ESCRITOS | AS NOSSAS MEMÓRIAS NOS MENTEM



Conhecemos o trabalho do Martinho Mendes a partir de uma colecção privada que vimos no Porto. O trabalho explorava aspectos regionais, específicos da cultura madeirense, numa abordagem paradigmática que nos captou a atenção. Se por um lado há um manifesto carinho pelo artesanato e pela cultura vernacular madeirense através da introdução de elementos associados às suas memórias (a delicadeza dos desenhos dos bordados, os registos do rol de mercearia do seu avô…), por outro, Martinho Mendes, constrói uma espécie de narrativa inconformista no uso acutilante da iconografia da ilha (as casas de Santana, as casinhas de prazer, etc…).

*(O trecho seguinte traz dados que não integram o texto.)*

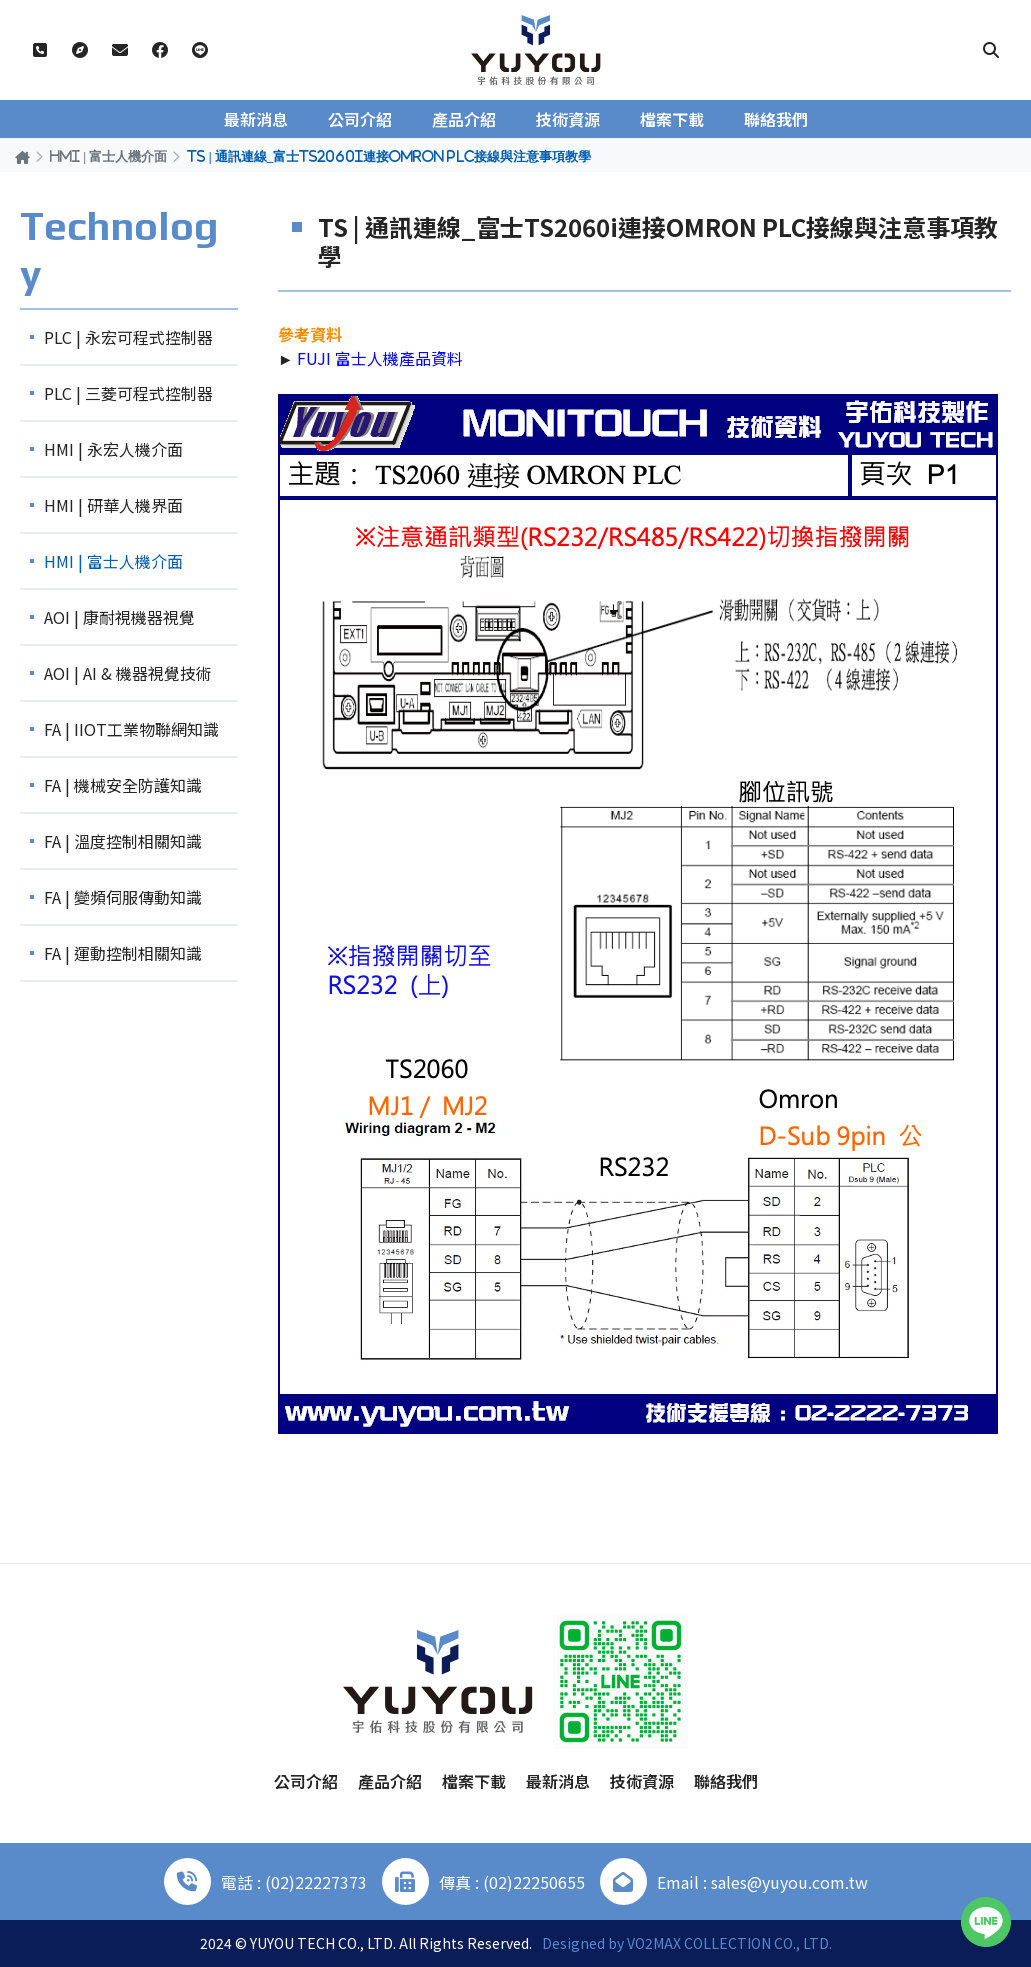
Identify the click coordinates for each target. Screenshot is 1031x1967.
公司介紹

A nostalgia de uma Madeira que já não existe e que é exposta a partir das memórias do artista mistura-se com o olhar atento e consciente, numa espécie de paródia crítica, através do recurso a elementos iconográficos tidos como intocáveis, basilares na comunicação de uma identidade colectiva madeirense.
Martinho Mendes questiona a ‘pérola do atlântico’ como um continental questionaria ‘o cantinho à beira mar plantado’. A problemática regional em ‘As nossas memórias nos mentem’ (título da exposição patente na Galeria ASVS) é representativa e manifestamente nacional – um país com um pé no passado e outro no futuro, cujos preconceitos que gerou em torno de si próprio e da sua identidade o impossibilitam de comunicar com sucesso e afirmação num panorama internacional cada vez mais competitivo e exigente.